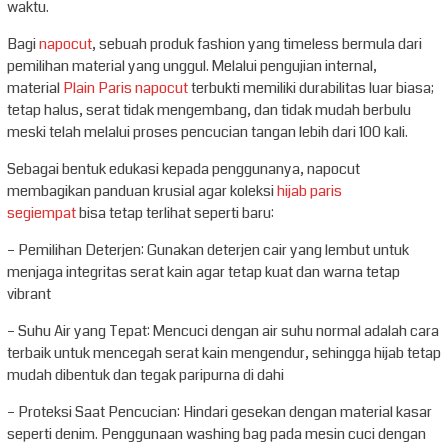
waktu.
Bagi
napocut
, sebuah produk fashion yang timeless bermula dari
pemilihan material yang unggul. Melalui pengujian internal,
material
Plain Paris napocut
terbukti memiliki durabilitas luar biasa;
tetap halus, serat tidak mengembang, dan tidak mudah berbulu
meski telah melalui proses pencucian tangan lebih dari 100 kali.
Sebagai bentuk edukasi kepada penggunanya, napocut
membagikan panduan krusial agar koleksi
hijab paris
segiempat
bisa tetap terlihat seperti baru:
– Pemilihan Deterjen: Gunakan deterjen cair yang lembut untuk
menjaga integritas serat kain agar tetap kuat dan warna tetap
vibrant
– Suhu Air yang Tepat: Mencuci dengan air suhu normal adalah cara
terbaik untuk mencegah serat kain mengendur, sehingga hijab tetap
mudah dibentuk dan tegak paripurna di dahi
– Proteksi Saat Pencucian: Hindari gesekan dengan material kasar
seperti denim. Penggunaan washing bag pada mesin cuci dengan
____
HOW TO COMPLETE THIS TASK — Check the lines above and copy each one that includes "kain".

SOLUTION BELOW —
menjaga integritas serat kain agar tetap kuat dan warna tetap
terbaik untuk mencegah serat kain mengendur, sehingga hijab tetap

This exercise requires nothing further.